I feel as if I know you all personally after reading your prose religiously for three and a half years. "Stereophile cutting an LP!" I thought, "This is going to be one heck of a recording!" My copy of Poem arrived on February 17th. Oh, boy! I was so excited, I could hardly wait for it to get dark outside so that I could begin some serious listening. Night fell, and Poem lay on my trusty Well-Tempered Record Player (footnote 1). I lowered the arm into the lead-in groove and the Grado brought forth the first notes of side one. I turned out the lights and settled into my sweet seat. Sixty seconds later, my heart started breaking, as if JA, LA, and RL had just played some practical joke on me, and snatched $17.98 from my clutching hands. I had been had.

The sound was atrocious. "Grainy," "congested," "veiled," and "edgy" aren't strong enough adjectives to describe this recording. My god, it sounds as if the tape is oversaturated, the VUs pegged at +9dB and no one cares! I realized quickly that I truly couldn't endure more than 10 minutes of side one. The surface noise was worse than recordings that I have from the major labels. There was nothing palpable about this record. I can't describe the musicality of this record since I can't stand to listen to a complete side.

I was so looking forward to describing the luscious sound that I just assumed that you would be able to capture. You got my hopes up, then let me way down. You should be ashamed of yourselves.

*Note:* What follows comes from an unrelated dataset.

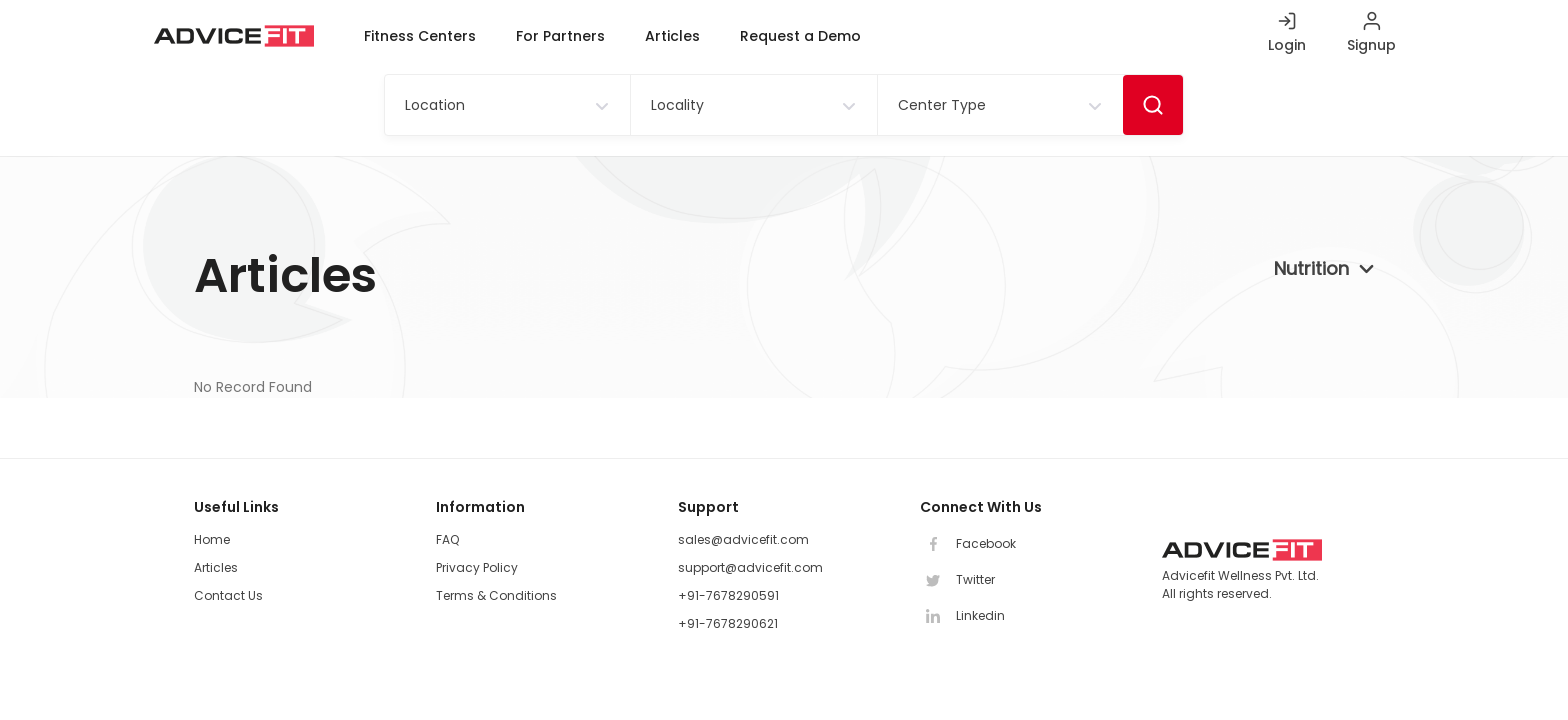 The width and height of the screenshot is (1568, 720). Describe the element at coordinates (728, 595) in the screenshot. I see `+91-7678290591` at that location.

My conclusion is that either:

A) This is really a trick. You are trying to see if everyone will write in waxing poetic about how marvelous you geniuses are. They will talk of "timbre so sweet, you can taste the platinum!" Ha, Ha! You will have the last laugh when 10,000 audiophiles write in telling you about how marvelous your record is, and in the June issue you expose that you really recorded Poem using exclusively Tandy equipment, from mikes to portable deck.

Or B) You have truly captured the sound of the recording venue. If this is really the case, then I prefer the sound of recorded music done well. I own many recommended recordings—Cheskys, Reference Recordings, Wilsons, Sheffield Labs, old Mercurys, and even a handful of Shaded Dogs. Poem is not in the same league. Poem is dreck. I am not being facetious; I can't believe how bad this record is.

It breaks my heart to have to rain on your parade. Telling a friend he has done a bad job is not easy. The sad truth is, Poem is unlistenable.—Scott Weinman, Redondo Beach, CA

Footnote 1: My LP playback system consists of a Well-Tempered Record Player fitted with a Grado TLZ. MIT 330 interconnects go to an Adcom GFP-555 preamp. Aural Symphonics As-One interconnects go to a heavily modified Adcom GFA-555 amp (Musical Fidelity in Los Angeles, highly recommended). Bi-wired AudioQuest Red fitted with WBT expanding bananas feeds my Vandersteen 2Cis on Sound Anchor stands. Records are cleaned on a VPI HW16.5, and I use a Discwasher stylus brush (dry).